Extended Data Fig. 7: Information on LECA’s reconstructed gene order.
From: EdgeHOG: a method for fine-grained ancestral gene order inference at large scale

a. Guide species tree for LECA reconstruction. This corresponds to the species tree of the OMA database version Nov2022, essentially a pruned version of the NCBI taxonomy tree, containing only the genomes present in OMA. b. The LECA node is a polytomy with 9 children nodes and has 2 outgroups (Archaea and Bacteria). c. Impact of gene duplication on biological process GO term enrichment of LECA’s contigs. The distribution on the left shows the number of modeled ancestral in-paralogs in contigs with and without biological process GO term enrichment. Contigs without enrichment are indicated in red (n = 816), while those with enrichment are shown in blue (n = 193). There is no significant difference in the number of modeled ancestral in-paralogs between enriched and non-enriched contigs (Mann-Whitney test, alternative = ‘greater’, p-value = 0.99).
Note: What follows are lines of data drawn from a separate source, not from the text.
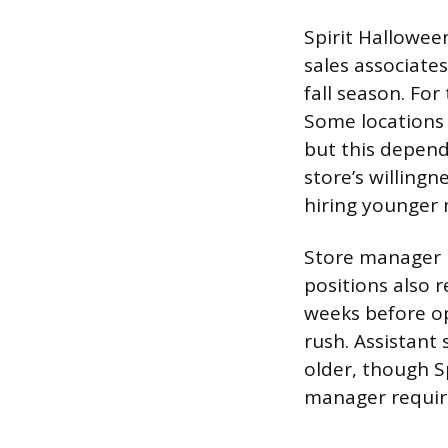
Spirit Halloween
sales associate
fall season. For
Some locations 
but this depends
store’s willing
hiring younger 
Store manager r
positions also 
weeks before o
rush. Assistant
older, though Sp
manager requi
The distribution on the right displays the average number of descendant in-paralogs in extant species for each HOG/ancestral gene within a contig (with a zoom in in the region with the highest density of points), grouped by whether the ancestral gene’s GO terms contribute to the enrichment of the contig’s GO terms (n = 349) or not (n = 1548). HOGs associated with GO term enrichment tend to exhibit a slightly higher number of descendant in-paralogs (Mann-Whitney test, alternative = ‘greater’, p-value = 2.2e-16; median = 1.22 for enriched HOGs, median = 1.13 for others). d. Relationship between the degree (number of neighbors) of HOGs in LECA’s contigs and their Completeness Score. The plot gives the distribution of Completeness Scores for HOGs at the LECA level in the current OMA release that are included within reconstructed contigs (degree=2; n = 1139), that are terminal genes in contigs (degree=1; n = 1848), that are singletons and thus excluded from the ancestral genome (degree=0; n = 37773). The vertical line in each ridge plot gives the median of the distribution for each degree level. It shows that the most reliable HOGs are included within contigs and that singletons typically correspond to low quality HOGs.